Rasmus Pank Roulund

Coffee & Coding Chronicles

Blogging with Org

I have been revamping my site to leverage Org fully. It is automatically build with Gitlab ci and uploaded to Gitlab Pages whenever I push a new commit via git. Gitlab Pages and ci was what finally made Org desirable for websites, as I don’t have to worry about keeping those dreaded html files up to date.

By no means is this the first blog and page generated by Org.

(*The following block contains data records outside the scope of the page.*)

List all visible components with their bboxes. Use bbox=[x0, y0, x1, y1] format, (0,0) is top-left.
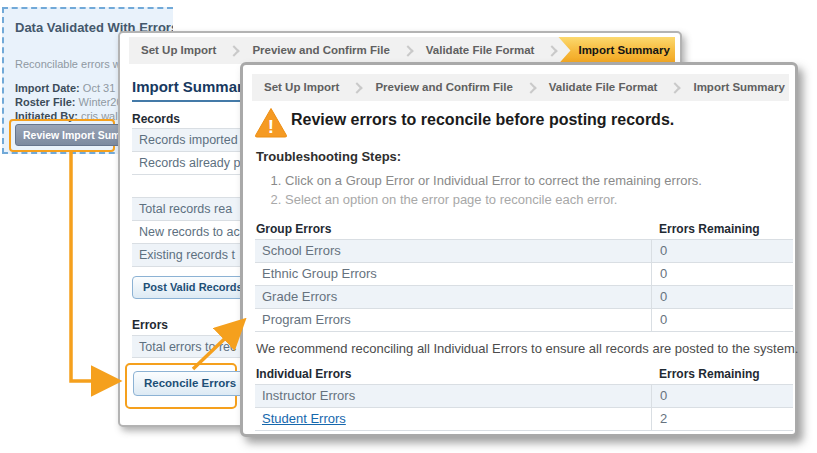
review-errors-heading: Review errors to reconcile before postin… bbox=[291, 111, 674, 129]
step-preview-confirm[interactable]: Preview and Confirm File bbox=[240, 37, 401, 64]
chevron-icon bbox=[525, 82, 536, 93]
errors-section-label: Errors bbox=[132, 318, 168, 332]
records-section-label: Records bbox=[132, 112, 180, 126]
step-set-up-import[interactable]: Set Up Import bbox=[129, 37, 228, 64]
chevron-icon bbox=[670, 82, 681, 93]
group-errors-table: Group Errors Errors Remaining School Err… bbox=[255, 218, 793, 332]
step-preview-confirm[interactable]: Preview and Confirm File bbox=[363, 74, 524, 101]
elbow-arrow bbox=[71, 150, 112, 381]
table-row[interactable]: Ethnic Group Errors 0 bbox=[255, 263, 793, 286]
step-import-summary-active[interactable]: Import Summary bbox=[558, 37, 675, 64]
column-header: Errors Remaining bbox=[651, 367, 793, 381]
warning-icon: ! bbox=[254, 107, 288, 138]
individual-errors-header: Individual Errors Errors Remaining bbox=[255, 363, 793, 384]
column-header: Individual Errors bbox=[255, 367, 651, 381]
list-item: Click on a Group Error or Individual Err… bbox=[285, 171, 702, 190]
table-row[interactable]: School Errors 0 bbox=[255, 240, 793, 263]
table-row[interactable]: Program Errors 0 bbox=[255, 309, 793, 332]
troubleshooting-steps-list: Click on a Group Error or Individual Err… bbox=[285, 171, 702, 209]
troubleshooting-label: Troubleshooting Steps: bbox=[256, 149, 401, 164]
step-validate-format[interactable]: Validate File Format bbox=[537, 74, 670, 101]
step-validate-format[interactable]: Validate File Format bbox=[414, 37, 547, 64]
column-header: Errors Remaining bbox=[651, 222, 793, 236]
group-errors-header: Group Errors Errors Remaining bbox=[255, 218, 793, 239]
chevron-icon bbox=[229, 45, 240, 56]
chevron-icon bbox=[352, 82, 363, 93]
step-import-summary[interactable]: Import Summary bbox=[681, 74, 789, 101]
chevron-icon bbox=[547, 45, 558, 56]
column-header: Group Errors bbox=[255, 222, 651, 236]
table-row[interactable]: Grade Errors 0 bbox=[255, 286, 793, 309]
post-valid-records-button[interactable]: Post Valid Records bbox=[132, 276, 254, 299]
table-row[interactable]: Instructor Errors 0 bbox=[255, 385, 793, 408]
svg-text:!: ! bbox=[268, 116, 274, 137]
screenshot-canvas: Data Validated With Errors Reconcilable … bbox=[0, 0, 817, 453]
wizard-breadcrumb-mid: Set Up Import Preview and Confirm File V… bbox=[129, 37, 675, 64]
table-row[interactable]: Student Errors 2 bbox=[255, 408, 793, 431]
recommend-text: We recommend reconciling all Individual … bbox=[256, 341, 798, 356]
student-errors-link[interactable]: Student Errors bbox=[262, 411, 346, 426]
individual-errors-table: Individual Errors Errors Remaining Instr… bbox=[255, 363, 793, 431]
chevron-icon bbox=[402, 45, 413, 56]
list-item: Select an option on the error page to re… bbox=[285, 190, 702, 209]
step-set-up-import[interactable]: Set Up Import bbox=[252, 74, 351, 101]
reconcile-errors-window: Set Up Import Preview and Confirm File V… bbox=[240, 62, 798, 437]
wizard-breadcrumb-front: Set Up Import Preview and Confirm File V… bbox=[252, 74, 789, 101]
reconcile-errors-button[interactable]: Reconcile Errors bbox=[133, 371, 247, 396]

Nicolas Petton’s boeautiful page is made in Org, and Dennis Ogbe’s post on blogging with Org and using ox-publish was a good inspiration.

As Dennis, I one of the main problems of blogging with Org is generating the index. org-publish-org-sitemap is already pretty good, and sorts files according to the #+DATE keywords. All it needs is some better template support. For instance, to make the index more “blog-like”, I’d like to #+include the lead block from each site. Fortunately, whenever this patch is merged, it’s a matter of extending org-publish-sitemap-file-entry-format. Until this is widely available—that is when Org 9 is released (another version was merged) I’ll be using the hack shown below.

Building Org sites with Gitlab ci

With Gitlab ci it is easy to build a static page with one’s favorite static site generator. Needless to say, I’m a big fan of ox-html. It’s in turn easy to build a static site with =ox-publish=.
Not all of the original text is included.